┌──

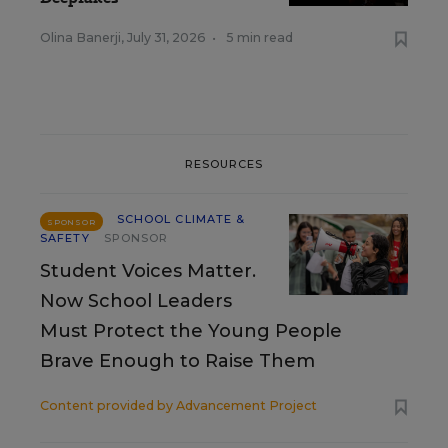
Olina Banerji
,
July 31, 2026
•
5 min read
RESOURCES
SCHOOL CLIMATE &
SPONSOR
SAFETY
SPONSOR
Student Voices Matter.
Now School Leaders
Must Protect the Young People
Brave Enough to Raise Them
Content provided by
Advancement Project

└──
┌──

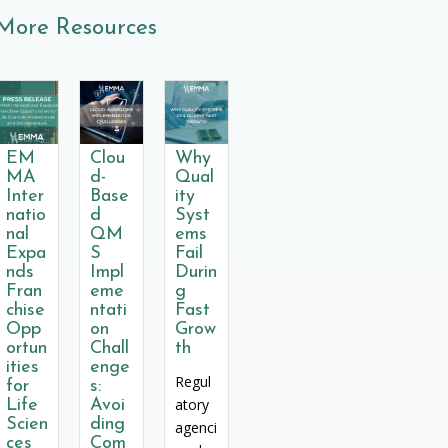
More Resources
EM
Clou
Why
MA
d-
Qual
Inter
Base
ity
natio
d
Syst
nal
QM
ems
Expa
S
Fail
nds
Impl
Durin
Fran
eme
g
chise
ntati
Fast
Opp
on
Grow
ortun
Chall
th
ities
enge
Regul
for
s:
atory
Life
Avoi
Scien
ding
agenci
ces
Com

└──
┌──

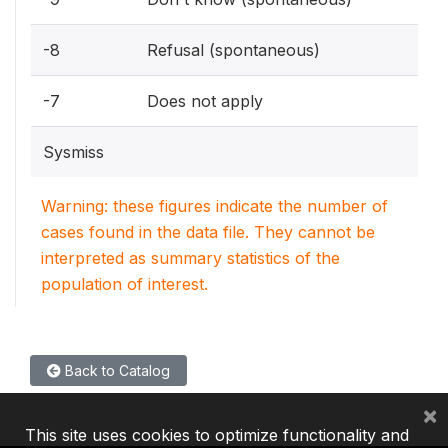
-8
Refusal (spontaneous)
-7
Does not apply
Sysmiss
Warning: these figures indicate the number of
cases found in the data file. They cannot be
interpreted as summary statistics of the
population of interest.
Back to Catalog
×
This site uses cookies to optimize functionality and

└──

Exercise goal |
Would you print, exactly as written, every line above from the one holding "Olina Banerji" through the one holding "Advancement Project", with both included and no other lines?

The completed task |
Olina Banerji
,
July 31, 2026
•
5 min read
RESOURCES
SCHOOL CLIMATE &
SPONSOR
SAFETY
SPONSOR
Student Voices Matter.
Now School Leaders
Must Protect the Young People
Brave Enough to Raise Them
Content provided by
Advancement Project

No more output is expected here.